--- SUPPLIED DATA Enclosed Below ---

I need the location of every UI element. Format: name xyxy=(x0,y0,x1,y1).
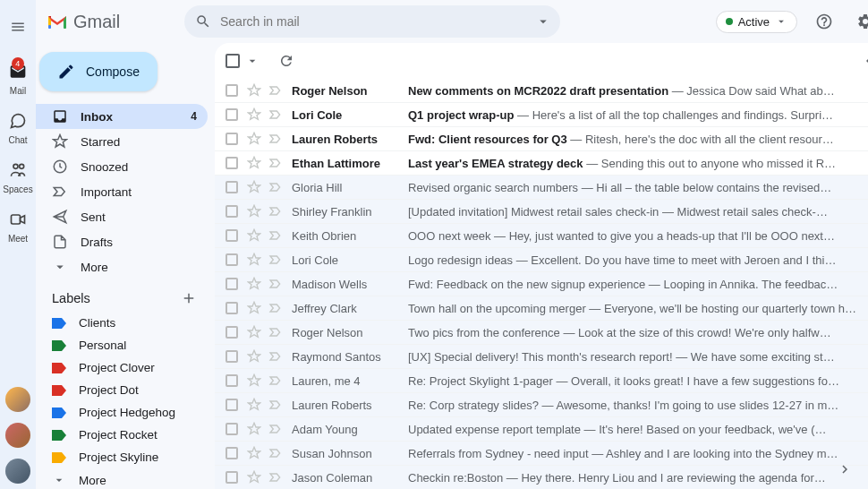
label-project-rocket[interactable]: Project Rocket xyxy=(36,424,208,446)
star-icon[interactable] xyxy=(247,156,261,170)
star-icon[interactable] xyxy=(247,228,261,243)
newer-button[interactable] xyxy=(855,47,868,75)
star-icon[interactable] xyxy=(247,83,261,98)
importance-icon[interactable] xyxy=(268,325,283,339)
status-chip[interactable]: Active xyxy=(716,11,797,33)
main-menu-button[interactable] xyxy=(0,9,36,45)
row-checkbox[interactable] xyxy=(226,157,238,169)
select-dropdown-icon[interactable] xyxy=(245,54,260,68)
row-checkbox[interactable] xyxy=(226,205,238,218)
row-checkbox[interactable] xyxy=(226,133,238,145)
star-icon[interactable] xyxy=(247,470,261,485)
rail-chat[interactable]: Chat xyxy=(3,103,32,152)
email-row[interactable]: Raymond Santos [UX] Special delivery! Th… xyxy=(215,345,868,369)
row-checkbox[interactable] xyxy=(226,399,238,411)
nav-more[interactable]: More xyxy=(36,254,208,279)
star-icon[interactable] xyxy=(247,349,261,364)
rail-meet[interactable]: Meet xyxy=(3,202,32,251)
star-icon[interactable] xyxy=(247,107,261,122)
nav-snoozed[interactable]: Snoozed xyxy=(36,154,208,179)
star-icon[interactable] xyxy=(247,180,261,194)
email-row[interactable]: Madison Wells Fwd: Feedback on the new s… xyxy=(215,272,868,296)
email-row[interactable]: Lauren, me 4 Re: Project Skylight 1-page… xyxy=(215,369,868,393)
select-all-checkbox[interactable] xyxy=(226,54,240,68)
importance-icon[interactable] xyxy=(268,349,283,364)
importance-icon[interactable] xyxy=(268,301,283,315)
nav-sent[interactable]: Sent xyxy=(36,204,208,229)
rail-spaces[interactable]: Spaces xyxy=(3,152,32,202)
add-label-button[interactable] xyxy=(181,290,197,306)
label-project-hedgehog[interactable]: Project Hedgehog xyxy=(36,401,208,424)
email-row[interactable]: Adam Young Updated expense report templa… xyxy=(215,417,868,442)
email-row[interactable]: Roger Nelson New comments on MCR2022 dra… xyxy=(215,79,868,103)
star-icon[interactable] xyxy=(247,422,261,436)
search-bar[interactable] xyxy=(184,5,560,38)
compose-button[interactable]: Compose xyxy=(39,52,157,91)
email-row[interactable]: Gloria Hill Revised organic search numbe… xyxy=(215,176,868,200)
chat-avatar-3[interactable] xyxy=(5,459,30,484)
email-row[interactable]: Ethan Lattimore Last year's EMEA strateg… xyxy=(215,151,868,176)
row-checkbox[interactable] xyxy=(226,181,238,193)
settings-button[interactable] xyxy=(851,7,868,36)
label-project-clover[interactable]: Project Clover xyxy=(36,356,208,379)
email-row[interactable]: Jeffrey Clark Town hall on the upcoming … xyxy=(215,296,868,321)
importance-icon[interactable] xyxy=(268,422,283,436)
importance-icon[interactable] xyxy=(268,446,283,460)
importance-icon[interactable] xyxy=(268,398,283,412)
importance-icon[interactable] xyxy=(268,107,283,122)
rail-mail[interactable]: Mail4 xyxy=(3,54,32,103)
row-checkbox[interactable] xyxy=(226,326,238,339)
star-icon[interactable] xyxy=(247,373,261,388)
label-project-dot[interactable]: Project Dot xyxy=(36,379,208,401)
star-icon[interactable] xyxy=(247,253,261,267)
support-button[interactable] xyxy=(810,7,838,36)
gmail-logo[interactable]: Gmail xyxy=(47,12,172,32)
email-row[interactable]: Lori Cole Q1 project wrap-up — Here's a … xyxy=(215,103,868,127)
labels-more[interactable]: More xyxy=(36,468,208,489)
importance-icon[interactable] xyxy=(268,253,283,267)
nav-important[interactable]: Important xyxy=(36,179,208,204)
email-row[interactable]: Lauren Roberts Re: Corp strategy slides?… xyxy=(215,393,868,417)
importance-icon[interactable] xyxy=(268,277,283,291)
star-icon[interactable] xyxy=(247,277,261,291)
row-checkbox[interactable] xyxy=(226,229,238,242)
label-project-skyline[interactable]: Project Skyline xyxy=(36,446,208,468)
nav-inbox[interactable]: Inbox4 xyxy=(36,104,208,129)
star-icon[interactable] xyxy=(247,325,261,339)
row-checkbox[interactable] xyxy=(226,108,238,121)
importance-icon[interactable] xyxy=(268,470,283,485)
email-row[interactable]: Shirley Franklin [Updated invitation] Mi… xyxy=(215,200,868,224)
row-checkbox[interactable] xyxy=(226,447,238,459)
nav-drafts[interactable]: Drafts xyxy=(36,229,208,254)
side-panel-toggle[interactable] xyxy=(832,457,857,482)
row-checkbox[interactable] xyxy=(226,278,238,290)
star-icon[interactable] xyxy=(247,204,261,219)
row-checkbox[interactable] xyxy=(226,374,238,387)
importance-icon[interactable] xyxy=(268,228,283,243)
importance-icon[interactable] xyxy=(268,132,283,146)
row-checkbox[interactable] xyxy=(226,253,238,266)
star-icon[interactable] xyxy=(247,446,261,460)
search-options-icon[interactable] xyxy=(535,13,551,30)
row-checkbox[interactable] xyxy=(226,471,238,484)
star-icon[interactable] xyxy=(247,301,261,315)
chat-avatar-2[interactable] xyxy=(5,423,30,448)
label-clients[interactable]: Clients xyxy=(36,312,208,334)
email-row[interactable]: Susan Johnson Referrals from Sydney - ne… xyxy=(215,442,868,466)
row-checkbox[interactable] xyxy=(226,84,238,97)
importance-icon[interactable] xyxy=(268,204,283,219)
email-row[interactable]: Roger Nelson Two pics from the conferenc… xyxy=(215,321,868,345)
label-personal[interactable]: Personal xyxy=(36,334,208,356)
refresh-button[interactable] xyxy=(272,47,301,75)
importance-icon[interactable] xyxy=(268,180,283,194)
importance-icon[interactable] xyxy=(268,373,283,388)
chat-avatar-1[interactable] xyxy=(5,387,30,412)
importance-icon[interactable] xyxy=(268,83,283,98)
email-row[interactable]: Jason Coleman Checkin re:Boston — Hey th… xyxy=(215,466,868,489)
email-row[interactable]: Lauren Roberts Fwd: Client resources for… xyxy=(215,127,868,151)
row-checkbox[interactable] xyxy=(226,302,238,314)
importance-icon[interactable] xyxy=(268,156,283,170)
star-icon[interactable] xyxy=(247,398,261,412)
row-checkbox[interactable] xyxy=(226,423,238,435)
star-icon[interactable] xyxy=(247,132,261,146)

--- End of Enclosed SUPPLIED DATA ---

#### DIRECTIONS
Set down the entries again without change. Leave the pictures out.

#### REPLY
I need the location of every UI element. Format: name xyxy=(x0,y0,x1,y1).
label-project-rocket[interactable]: Project Rocket xyxy=(36,424,208,446)
star-icon[interactable] xyxy=(247,156,261,170)
star-icon[interactable] xyxy=(247,228,261,243)
newer-button[interactable] xyxy=(855,47,868,75)
star-icon[interactable] xyxy=(247,83,261,98)
importance-icon[interactable] xyxy=(268,325,283,339)
status-chip[interactable]: Active xyxy=(716,11,797,33)
main-menu-button[interactable] xyxy=(0,9,36,45)
row-checkbox[interactable] xyxy=(226,157,238,169)
select-dropdown-icon[interactable] xyxy=(245,54,260,68)
row-checkbox[interactable] xyxy=(226,205,238,218)
row-checkbox[interactable] xyxy=(226,133,238,145)
star-icon[interactable] xyxy=(247,470,261,485)
rail-chat[interactable]: Chat xyxy=(3,103,32,152)
email-row[interactable]: Raymond Santos [UX] Special delivery! Th… xyxy=(215,345,868,369)
row-checkbox[interactable] xyxy=(226,399,238,411)
nav-more[interactable]: More xyxy=(36,254,208,279)
star-icon[interactable] xyxy=(247,349,261,364)
rail-meet[interactable]: Meet xyxy=(3,202,32,251)
star-icon[interactable] xyxy=(247,107,261,122)
nav-snoozed[interactable]: Snoozed xyxy=(36,154,208,179)
star-icon[interactable] xyxy=(247,180,261,194)
email-row[interactable]: Madison Wells Fwd: Feedback on the new s… xyxy=(215,272,868,296)
email-row[interactable]: Lauren, me 4 Re: Project Skylight 1-page… xyxy=(215,369,868,393)
select-all-checkbox[interactable] xyxy=(226,54,240,68)
importance-icon[interactable] xyxy=(268,349,283,364)
importance-icon[interactable] xyxy=(268,301,283,315)
nav-sent[interactable]: Sent xyxy=(36,204,208,229)
rail-spaces[interactable]: Spaces xyxy=(3,152,32,202)
add-label-button[interactable] xyxy=(181,290,197,306)
label-project-hedgehog[interactable]: Project Hedgehog xyxy=(36,401,208,424)
email-row[interactable]: Adam Young Updated expense report templa… xyxy=(215,417,868,442)
email-row[interactable]: Roger Nelson New comments on MCR2022 dra… xyxy=(215,79,868,103)
star-icon[interactable] xyxy=(247,422,261,436)
search-bar[interactable] xyxy=(184,5,560,38)
compose-button[interactable]: Compose xyxy=(39,52,157,91)
email-row[interactable]: Gloria Hill Revised organic search numbe… xyxy=(215,176,868,200)
chat-avatar-3[interactable] xyxy=(5,459,30,484)
email-row[interactable]: Ethan Lattimore Last year's EMEA strateg… xyxy=(215,151,868,176)
row-checkbox[interactable] xyxy=(226,181,238,193)
settings-button[interactable] xyxy=(851,7,868,36)
label-project-clover[interactable]: Project Clover xyxy=(36,356,208,379)
email-row[interactable]: Jeffrey Clark Town hall on the upcoming … xyxy=(215,296,868,321)
importance-icon[interactable] xyxy=(268,422,283,436)
importance-icon[interactable] xyxy=(268,446,283,460)
importance-icon[interactable] xyxy=(268,398,283,412)
importance-icon[interactable] xyxy=(268,107,283,122)
rail-mail[interactable]: Mail4 xyxy=(3,54,32,103)
row-checkbox[interactable] xyxy=(226,326,238,339)
star-icon[interactable] xyxy=(247,373,261,388)
label-project-dot[interactable]: Project Dot xyxy=(36,379,208,401)
star-icon[interactable] xyxy=(247,253,261,267)
support-button[interactable] xyxy=(810,7,838,36)
gmail-logo[interactable]: Gmail xyxy=(47,12,172,32)
email-row[interactable]: Lori Cole Q1 project wrap-up — Here's a … xyxy=(215,103,868,127)
labels-more[interactable]: More xyxy=(36,468,208,489)
importance-icon[interactable] xyxy=(268,253,283,267)
nav-important[interactable]: Important xyxy=(36,179,208,204)
email-row[interactable]: Lauren Roberts Re: Corp strategy slides?… xyxy=(215,393,868,417)
importance-icon[interactable] xyxy=(268,277,283,291)
star-icon[interactable] xyxy=(247,277,261,291)
row-checkbox[interactable] xyxy=(226,229,238,242)
label-project-skyline[interactable]: Project Skyline xyxy=(36,446,208,468)
nav-inbox[interactable]: Inbox4 xyxy=(36,104,208,129)
star-icon[interactable] xyxy=(247,325,261,339)
row-checkbox[interactable] xyxy=(226,108,238,121)
importance-icon[interactable] xyxy=(268,470,283,485)
email-row[interactable]: Shirley Franklin [Updated invitation] Mi… xyxy=(215,200,868,224)
row-checkbox[interactable] xyxy=(226,447,238,459)
nav-drafts[interactable]: Drafts xyxy=(36,229,208,254)
side-panel-toggle[interactable] xyxy=(832,457,857,482)
row-checkbox[interactable] xyxy=(226,278,238,290)
star-icon[interactable] xyxy=(247,204,261,219)
row-checkbox[interactable] xyxy=(226,374,238,387)
importance-icon[interactable] xyxy=(268,228,283,243)
importance-icon[interactable] xyxy=(268,132,283,146)
row-checkbox[interactable] xyxy=(226,253,238,266)
star-icon[interactable] xyxy=(247,446,261,460)
search-options-icon[interactable] xyxy=(535,13,551,30)
row-checkbox[interactable] xyxy=(226,471,238,484)
star-icon[interactable] xyxy=(247,301,261,315)
chat-avatar-2[interactable] xyxy=(5,423,30,448)
label-clients[interactable]: Clients xyxy=(36,312,208,334)
email-row[interactable]: Susan Johnson Referrals from Sydney - ne… xyxy=(215,442,868,466)
row-checkbox[interactable] xyxy=(226,84,238,97)
importance-icon[interactable] xyxy=(268,204,283,219)
email-row[interactable]: Roger Nelson Two pics from the conferenc… xyxy=(215,321,868,345)
label-personal[interactable]: Personal xyxy=(36,334,208,356)
refresh-button[interactable] xyxy=(272,47,301,75)
importance-icon[interactable] xyxy=(268,180,283,194)
importance-icon[interactable] xyxy=(268,373,283,388)
chat-avatar-1[interactable] xyxy=(5,387,30,412)
importance-icon[interactable] xyxy=(268,83,283,98)
email-row[interactable]: Jason Coleman Checkin re:Boston — Hey th… xyxy=(215,466,868,489)
email-row[interactable]: Lauren Roberts Fwd: Client resources for… xyxy=(215,127,868,151)
row-checkbox[interactable] xyxy=(226,302,238,314)
importance-icon[interactable] xyxy=(268,156,283,170)
star-icon[interactable] xyxy=(247,398,261,412)
row-checkbox[interactable] xyxy=(226,423,238,435)
star-icon[interactable] xyxy=(247,132,261,146)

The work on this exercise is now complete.